QUOTE(Greengrass @ Jan 7 2008, 10:31 PM)

Not as currently defined by ???
I'm thinking gills, fins, lives in water, swims - a fish. Even identified as a member of the fish classification "Chrondrichthyes".
Modern taxonomy, which no longer is based on the Linnaean system (except in the case of "species," but not even universally with that), is based on common ancestry, not on physical characteristics. We distinguish between
definition and
diagnosis. The
definition of a taxon (which is any natural evolutionary group consisting of an ancestor and all of that ancestor's descendents) simply is a statement of who belongs in that group. So, for example, the most commonly accepted definition of "mammal" is all of the descendants of the last common ancestor of the three living groups of mammals (monotremes, marsupials and placentals) and all of that ancestor's descendants. Of course, when we look at an animal we cannot see it's ancestry, but only can infer it from it's physical (including its genetic) features. This is where
diagnosis comes in. The diagnosis of a mammal is fur, mammary glands, warm-bloodedness, a particular kind of jaw joint, and having three middle ear bones. These are not what makes a mammal a mammal, but merely are the features that allow us to identify a mammal as a mammal. If a mammal were to lose all of the diagnostic features of a mammal, it still would be defined as a mammal. A mammal
is a descendant of the last common ancestor of monotremes, marsupials and placentals; we
can tell whether something is a mammal by looking for fur, milk glands, middle ear bones, etc.
It's very similar to the way diagnosis is used in medicine. Influenza
is a disease caused by a particular virus. it is diagnosed by a set of symptoms that, in our experience, reliably are associated with the viral infection. But there is no necessary relationship between the definition and diagnosis. The symptoms themselves are not the disease, but only signs of the disease.
In the case of sharks and fishes, features like gills, fins, etc, all are diagnostic, not definitional. Moreover they are not good diagnostic features because they do not reliably separate one taxon from another. Sharks and trout both have fins, but trout are far more closely related to salamanders and birds and humans than they are to sharks.

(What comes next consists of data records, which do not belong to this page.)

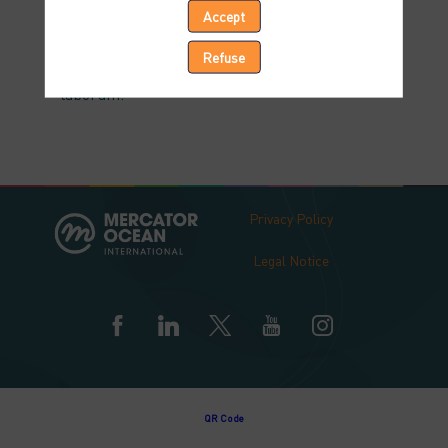
in reprehenderit in voluptate velit esse cillum
Accept
dolore eu fugiat nulla pariatur. Excepteur sint
occaecat cupidatat non proident, sunt in culpa
Refuse
qui officia deserunt mollit anim id est
laborum.
Privacy Policy
Legal Notice
Powered by
QR Code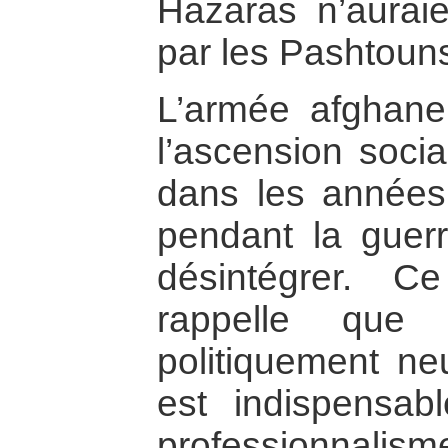
Hazaras n’aurai
par les Pashtoun
L’armée afghane
l’ascension social
dans les années 
pendant la guerr
désintégrer. C
rappelle que 
politiquement neu
est indispensabl
professionnalism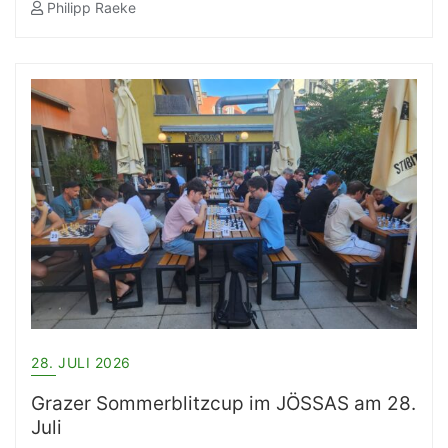
Philipp Raeke
28. JULI 2026
Grazer Sommerblitzcup im JÖSSAS am 28.
Juli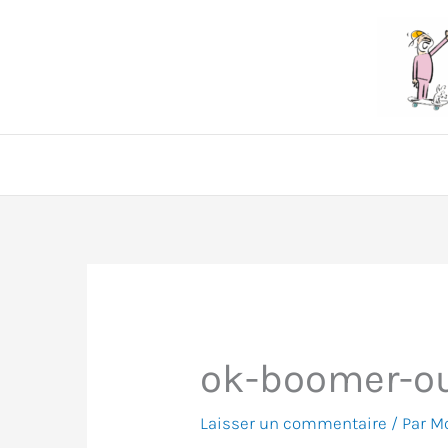
Aller
au
contenu
ok-boomer-o
Laisser un commentaire
/ Par
Mo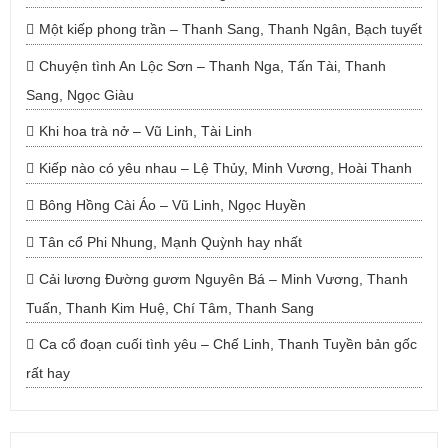
Một kiếp phong trần – Thanh Sang, Thanh Ngân, Bạch tuyết
Chuyện tình An Lộc Sơn – Thanh Nga, Tấn Tài, Thanh
Sang, Ngọc Giàu
Khi hoa trà nở – Vũ Linh, Tài Linh
Kiếp nào có yêu nhau – Lệ Thủy, Minh Vương, Hoài Thanh
Bông Hồng Cài Áo – Vũ Linh, Ngọc Huyền
Tân cổ Phi Nhung, Mạnh Quỳnh hay nhất
Cải lương Đường gươm Nguyên Bá – Minh Vương, Thanh
Tuấn, Thanh Kim Huệ, Chí Tâm, Thanh Sang
Ca cổ đoạn cuối tình yêu – Chế Linh, Thanh Tuyền bản gốc
rất hay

So far, very little of this has worked its way into pre-college or even undergraduate science courses, and the vast majority of taxonomic information available on the web from general sites is archaic if not downright incorrect (although the amount of good information is growing. Berkeley's website-- www.ucmp.Berkeley.edu-- is excellent). It's annoying to those of us in the business that so many high schools and colleges still teach the Linnaean system (i.e., Kingdom, Phylum, Class, Order, Family, Genus), and confuse definition and diagnosis (which is a powerful logical distinction that can clarify thinking far beyond biology.